Jennifer is done with Melrose for good but, he enters her home demanding she give him the tapes.  He threatens to hurt her badly, but she smacks him on the face.  He then breaks down and starts crying, “I’m finished…please?”  She tells him to get out, he looks furious for a brief moment, but then leaves.

Closes his eyes and crashes...

Closes his eyes and …

Finally, we see him driving his car and he looks relaxed.  He hits the accelerator and closes his eyes and then crashes.  It is a hideous scene with lots of blood.  It seems he just gave up in the end.  A rather ignominious ending but fitting.

 

Wrap-Up

The chandelier and ceiling give it a dizzying effect.

Melrose looking scary.  The chandelier and ceiling give it a dizzying effect.

I like the way Heaven’s premonitions develop into facts and the blending of timelines is very well done.  The title character Heaven is excellent and very likable.  Karl Urban, who I didn’t mention above, plays a character called Sweeper.  He cares for Heaven deeply, and he is really good.  I also like Robert Marling.  I can’t say I “like” Dr.
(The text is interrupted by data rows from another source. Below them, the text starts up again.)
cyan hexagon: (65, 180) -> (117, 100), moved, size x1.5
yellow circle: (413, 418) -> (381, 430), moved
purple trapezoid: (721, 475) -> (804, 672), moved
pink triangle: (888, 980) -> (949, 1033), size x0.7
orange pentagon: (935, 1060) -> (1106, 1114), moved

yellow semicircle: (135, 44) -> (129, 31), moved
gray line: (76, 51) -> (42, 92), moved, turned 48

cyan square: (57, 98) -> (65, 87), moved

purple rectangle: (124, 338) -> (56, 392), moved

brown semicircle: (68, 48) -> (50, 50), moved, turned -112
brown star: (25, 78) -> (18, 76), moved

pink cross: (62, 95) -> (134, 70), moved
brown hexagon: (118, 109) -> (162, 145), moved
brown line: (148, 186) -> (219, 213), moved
Melrose, but Patrick Malahide did an excellent job portraying him as a completely unsympathetic wretched man.   He starts out smooth and sly but ends up a complete wreck.

However it is not a perfect film.  The language was just too much, in my opinion, particularly from Stanner who is a bigger villain than Melrose.  Every other word out of Stanner’s mouth was an expletive and it didn’t feel natural to me at all.  I don’t think I’m overly prudish about such things, but Stanner was a weak point for me which is bad because he had a huge role.  It is also very violent.  While the violence is understandable in the context of the film it was still jarring.

Points out their children are always the last to leave.

Pretty much his most gentle moment in the whole film.

Personally, I prefer Mr. Malahide’s more gentle films such as A Month in the Country and  A Man of No Importance.  But, it was interesting to see him in a challenging and different film like Heaven.